▶ _TASK INSTRUCTIONS_
Each line of the data must be reproduced as it appears.

▶ _PROVIDED RECORDS_
========================================

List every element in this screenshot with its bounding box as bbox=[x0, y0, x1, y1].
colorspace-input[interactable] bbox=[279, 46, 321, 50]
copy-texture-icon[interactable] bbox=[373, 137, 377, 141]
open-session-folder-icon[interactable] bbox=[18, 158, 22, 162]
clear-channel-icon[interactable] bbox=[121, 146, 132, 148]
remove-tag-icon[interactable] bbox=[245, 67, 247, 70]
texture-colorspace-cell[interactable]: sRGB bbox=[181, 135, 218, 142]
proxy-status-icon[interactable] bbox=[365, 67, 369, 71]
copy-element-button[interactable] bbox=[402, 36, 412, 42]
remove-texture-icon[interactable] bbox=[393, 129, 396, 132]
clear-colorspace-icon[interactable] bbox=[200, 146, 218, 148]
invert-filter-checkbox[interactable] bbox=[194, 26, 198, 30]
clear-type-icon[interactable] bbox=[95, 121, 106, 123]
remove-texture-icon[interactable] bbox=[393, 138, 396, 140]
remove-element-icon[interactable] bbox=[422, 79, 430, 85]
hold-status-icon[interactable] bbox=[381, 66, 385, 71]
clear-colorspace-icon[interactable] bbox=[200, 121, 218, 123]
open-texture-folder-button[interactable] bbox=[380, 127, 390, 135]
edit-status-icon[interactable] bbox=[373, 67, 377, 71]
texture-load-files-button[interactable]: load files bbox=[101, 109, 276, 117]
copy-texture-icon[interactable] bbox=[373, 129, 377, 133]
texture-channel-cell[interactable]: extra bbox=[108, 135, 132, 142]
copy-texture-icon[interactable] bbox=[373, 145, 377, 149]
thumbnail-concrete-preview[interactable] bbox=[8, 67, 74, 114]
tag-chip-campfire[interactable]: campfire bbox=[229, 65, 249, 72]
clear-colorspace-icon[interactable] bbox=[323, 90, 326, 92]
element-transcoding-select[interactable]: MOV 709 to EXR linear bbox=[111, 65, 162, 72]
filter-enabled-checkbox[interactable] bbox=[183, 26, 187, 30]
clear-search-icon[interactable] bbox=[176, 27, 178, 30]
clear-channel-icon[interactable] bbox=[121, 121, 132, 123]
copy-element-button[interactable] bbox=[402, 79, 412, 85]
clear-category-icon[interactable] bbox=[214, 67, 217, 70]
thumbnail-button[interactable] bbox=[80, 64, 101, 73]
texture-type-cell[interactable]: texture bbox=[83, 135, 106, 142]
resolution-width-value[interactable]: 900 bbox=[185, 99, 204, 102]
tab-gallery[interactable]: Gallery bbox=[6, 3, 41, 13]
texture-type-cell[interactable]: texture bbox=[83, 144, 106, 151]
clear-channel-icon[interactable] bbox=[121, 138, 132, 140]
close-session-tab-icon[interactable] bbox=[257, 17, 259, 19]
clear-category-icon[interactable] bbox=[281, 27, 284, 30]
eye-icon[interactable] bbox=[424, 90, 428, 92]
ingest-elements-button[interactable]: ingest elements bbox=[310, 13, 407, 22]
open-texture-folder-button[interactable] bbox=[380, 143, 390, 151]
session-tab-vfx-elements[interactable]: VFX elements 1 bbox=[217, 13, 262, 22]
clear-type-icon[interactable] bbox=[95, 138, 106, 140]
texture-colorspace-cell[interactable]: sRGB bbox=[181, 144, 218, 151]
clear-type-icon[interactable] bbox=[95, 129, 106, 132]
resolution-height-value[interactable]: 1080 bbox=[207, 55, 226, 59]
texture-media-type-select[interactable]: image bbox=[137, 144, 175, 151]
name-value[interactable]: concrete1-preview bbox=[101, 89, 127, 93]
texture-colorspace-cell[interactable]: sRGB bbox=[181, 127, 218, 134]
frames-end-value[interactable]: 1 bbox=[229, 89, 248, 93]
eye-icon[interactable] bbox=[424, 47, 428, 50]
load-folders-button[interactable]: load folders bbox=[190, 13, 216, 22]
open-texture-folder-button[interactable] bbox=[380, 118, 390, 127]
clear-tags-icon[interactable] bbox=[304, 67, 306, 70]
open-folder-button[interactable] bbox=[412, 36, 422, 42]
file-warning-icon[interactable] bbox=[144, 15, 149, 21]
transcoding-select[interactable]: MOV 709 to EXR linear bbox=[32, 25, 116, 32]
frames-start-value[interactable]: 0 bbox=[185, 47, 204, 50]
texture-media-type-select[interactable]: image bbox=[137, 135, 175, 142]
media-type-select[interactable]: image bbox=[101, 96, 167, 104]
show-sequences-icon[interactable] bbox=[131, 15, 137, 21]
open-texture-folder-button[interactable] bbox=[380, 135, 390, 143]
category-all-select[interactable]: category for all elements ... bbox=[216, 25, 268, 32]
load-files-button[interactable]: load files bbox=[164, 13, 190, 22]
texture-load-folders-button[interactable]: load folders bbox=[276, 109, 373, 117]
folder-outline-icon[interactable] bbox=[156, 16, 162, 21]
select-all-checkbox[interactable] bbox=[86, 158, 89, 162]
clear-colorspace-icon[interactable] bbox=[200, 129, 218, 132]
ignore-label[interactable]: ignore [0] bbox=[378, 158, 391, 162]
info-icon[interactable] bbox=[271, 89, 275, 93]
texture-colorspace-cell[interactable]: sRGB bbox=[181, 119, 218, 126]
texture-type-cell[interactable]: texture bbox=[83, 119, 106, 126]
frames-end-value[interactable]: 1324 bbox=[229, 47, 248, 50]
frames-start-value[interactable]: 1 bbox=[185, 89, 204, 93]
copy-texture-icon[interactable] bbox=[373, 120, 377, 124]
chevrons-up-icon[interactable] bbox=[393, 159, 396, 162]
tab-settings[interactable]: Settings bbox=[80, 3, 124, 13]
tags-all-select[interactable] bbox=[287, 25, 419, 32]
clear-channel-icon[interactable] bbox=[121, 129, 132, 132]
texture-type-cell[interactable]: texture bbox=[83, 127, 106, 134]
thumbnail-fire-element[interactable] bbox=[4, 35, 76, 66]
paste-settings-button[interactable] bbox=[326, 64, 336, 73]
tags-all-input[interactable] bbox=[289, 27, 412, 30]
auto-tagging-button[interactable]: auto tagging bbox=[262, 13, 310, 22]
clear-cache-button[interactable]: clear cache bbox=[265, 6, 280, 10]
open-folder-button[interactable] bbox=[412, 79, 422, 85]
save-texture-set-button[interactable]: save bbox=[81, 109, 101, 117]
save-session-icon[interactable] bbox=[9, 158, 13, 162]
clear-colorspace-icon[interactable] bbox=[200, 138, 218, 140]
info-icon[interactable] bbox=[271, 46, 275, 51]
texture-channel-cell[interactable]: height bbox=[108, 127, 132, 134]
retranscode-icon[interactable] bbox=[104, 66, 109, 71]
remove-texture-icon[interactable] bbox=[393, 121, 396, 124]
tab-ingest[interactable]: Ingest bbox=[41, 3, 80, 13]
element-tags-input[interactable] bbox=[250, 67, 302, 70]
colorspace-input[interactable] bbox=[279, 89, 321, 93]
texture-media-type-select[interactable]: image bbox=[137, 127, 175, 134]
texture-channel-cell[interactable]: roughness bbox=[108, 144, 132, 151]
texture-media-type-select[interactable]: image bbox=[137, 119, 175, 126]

========================================

▶ _ANSWER BELOW_
List every element in this screenshot with its bounding box as bbox=[x0, y0, x1, y1].
colorspace-input[interactable] bbox=[279, 46, 321, 50]
copy-texture-icon[interactable] bbox=[373, 137, 377, 141]
open-session-folder-icon[interactable] bbox=[18, 158, 22, 162]
clear-channel-icon[interactable] bbox=[121, 146, 132, 148]
remove-tag-icon[interactable] bbox=[245, 67, 247, 70]
texture-colorspace-cell[interactable]: sRGB bbox=[181, 135, 218, 142]
proxy-status-icon[interactable] bbox=[365, 67, 369, 71]
copy-element-button[interactable] bbox=[402, 36, 412, 42]
remove-texture-icon[interactable] bbox=[393, 129, 396, 132]
clear-colorspace-icon[interactable] bbox=[200, 146, 218, 148]
invert-filter-checkbox[interactable] bbox=[194, 26, 198, 30]
clear-type-icon[interactable] bbox=[95, 121, 106, 123]
remove-texture-icon[interactable] bbox=[393, 138, 396, 140]
remove-element-icon[interactable] bbox=[422, 79, 430, 85]
hold-status-icon[interactable] bbox=[381, 66, 385, 71]
clear-colorspace-icon[interactable] bbox=[200, 121, 218, 123]
open-texture-folder-button[interactable] bbox=[380, 127, 390, 135]
edit-status-icon[interactable] bbox=[373, 67, 377, 71]
texture-load-files-button[interactable]: load files bbox=[101, 109, 276, 117]
copy-texture-icon[interactable] bbox=[373, 129, 377, 133]
texture-channel-cell[interactable]: extra bbox=[108, 135, 132, 142]
copy-texture-icon[interactable] bbox=[373, 145, 377, 149]
thumbnail-concrete-preview[interactable] bbox=[8, 67, 74, 114]
tag-chip-campfire[interactable]: campfire bbox=[229, 65, 249, 72]
clear-colorspace-icon[interactable] bbox=[323, 90, 326, 92]
element-transcoding-select[interactable]: MOV 709 to EXR linear bbox=[111, 65, 162, 72]
filter-enabled-checkbox[interactable] bbox=[183, 26, 187, 30]
clear-search-icon[interactable] bbox=[176, 27, 178, 30]
clear-channel-icon[interactable] bbox=[121, 121, 132, 123]
copy-element-button[interactable] bbox=[402, 79, 412, 85]
clear-category-icon[interactable] bbox=[214, 67, 217, 70]
thumbnail-button[interactable] bbox=[80, 64, 101, 73]
texture-type-cell[interactable]: texture bbox=[83, 135, 106, 142]
resolution-width-value[interactable]: 900 bbox=[185, 99, 204, 102]
tab-gallery[interactable]: Gallery bbox=[6, 3, 41, 13]
texture-type-cell[interactable]: texture bbox=[83, 144, 106, 151]
clear-channel-icon[interactable] bbox=[121, 138, 132, 140]
close-session-tab-icon[interactable] bbox=[257, 17, 259, 19]
clear-category-icon[interactable] bbox=[281, 27, 284, 30]
eye-icon[interactable] bbox=[424, 90, 428, 92]
ingest-elements-button[interactable]: ingest elements bbox=[310, 13, 407, 22]
open-texture-folder-button[interactable] bbox=[380, 143, 390, 151]
session-tab-vfx-elements[interactable]: VFX elements 1 bbox=[217, 13, 262, 22]
clear-type-icon[interactable] bbox=[95, 138, 106, 140]
texture-colorspace-cell[interactable]: sRGB bbox=[181, 144, 218, 151]
clear-type-icon[interactable] bbox=[95, 129, 106, 132]
resolution-height-value[interactable]: 1080 bbox=[207, 55, 226, 59]
texture-media-type-select[interactable]: image bbox=[137, 144, 175, 151]
name-value[interactable]: concrete1-preview bbox=[101, 89, 127, 93]
texture-colorspace-cell[interactable]: sRGB bbox=[181, 127, 218, 134]
frames-end-value[interactable]: 1 bbox=[229, 89, 248, 93]
eye-icon[interactable] bbox=[424, 47, 428, 50]
load-folders-button[interactable]: load folders bbox=[190, 13, 216, 22]
open-texture-folder-button[interactable] bbox=[380, 118, 390, 127]
clear-tags-icon[interactable] bbox=[304, 67, 306, 70]
open-folder-button[interactable] bbox=[412, 36, 422, 42]
file-warning-icon[interactable] bbox=[144, 15, 149, 21]
transcoding-select[interactable]: MOV 709 to EXR linear bbox=[32, 25, 116, 32]
frames-start-value[interactable]: 0 bbox=[185, 47, 204, 50]
texture-media-type-select[interactable]: image bbox=[137, 135, 175, 142]
media-type-select[interactable]: image bbox=[101, 96, 167, 104]
show-sequences-icon[interactable] bbox=[131, 15, 137, 21]
open-texture-folder-button[interactable] bbox=[380, 135, 390, 143]
category-all-select[interactable]: category for all elements ... bbox=[216, 25, 268, 32]
load-files-button[interactable]: load files bbox=[164, 13, 190, 22]
texture-load-folders-button[interactable]: load folders bbox=[276, 109, 373, 117]
folder-outline-icon[interactable] bbox=[156, 16, 162, 21]
select-all-checkbox[interactable] bbox=[86, 158, 89, 162]
clear-colorspace-icon[interactable] bbox=[200, 129, 218, 132]
ignore-label[interactable]: ignore [0] bbox=[378, 158, 391, 162]
info-icon[interactable] bbox=[271, 89, 275, 93]
texture-colorspace-cell[interactable]: sRGB bbox=[181, 119, 218, 126]
texture-type-cell[interactable]: texture bbox=[83, 119, 106, 126]
frames-end-value[interactable]: 1324 bbox=[229, 47, 248, 50]
frames-start-value[interactable]: 1 bbox=[185, 89, 204, 93]
copy-texture-icon[interactable] bbox=[373, 120, 377, 124]
chevrons-up-icon[interactable] bbox=[393, 159, 396, 162]
tab-settings[interactable]: Settings bbox=[80, 3, 124, 13]
tags-all-select[interactable] bbox=[287, 25, 419, 32]
clear-channel-icon[interactable] bbox=[121, 129, 132, 132]
texture-type-cell[interactable]: texture bbox=[83, 127, 106, 134]
thumbnail-fire-element[interactable] bbox=[4, 35, 76, 66]
paste-settings-button[interactable] bbox=[326, 64, 336, 73]
tags-all-input[interactable] bbox=[289, 27, 412, 30]
auto-tagging-button[interactable]: auto tagging bbox=[262, 13, 310, 22]
clear-cache-button[interactable]: clear cache bbox=[265, 6, 280, 10]
open-folder-button[interactable] bbox=[412, 79, 422, 85]
save-texture-set-button[interactable]: save bbox=[81, 109, 101, 117]
save-session-icon[interactable] bbox=[9, 158, 13, 162]
clear-colorspace-icon[interactable] bbox=[200, 138, 218, 140]
info-icon[interactable] bbox=[271, 46, 275, 51]
texture-channel-cell[interactable]: height bbox=[108, 127, 132, 134]
retranscode-icon[interactable] bbox=[104, 66, 109, 71]
remove-texture-icon[interactable] bbox=[393, 121, 396, 124]
tab-ingest[interactable]: Ingest bbox=[41, 3, 80, 13]
element-tags-input[interactable] bbox=[250, 67, 302, 70]
colorspace-input[interactable] bbox=[279, 89, 321, 93]
texture-media-type-select[interactable]: image bbox=[137, 127, 175, 134]
texture-channel-cell[interactable]: roughness bbox=[108, 144, 132, 151]
texture-media-type-select[interactable]: image bbox=[137, 119, 175, 126]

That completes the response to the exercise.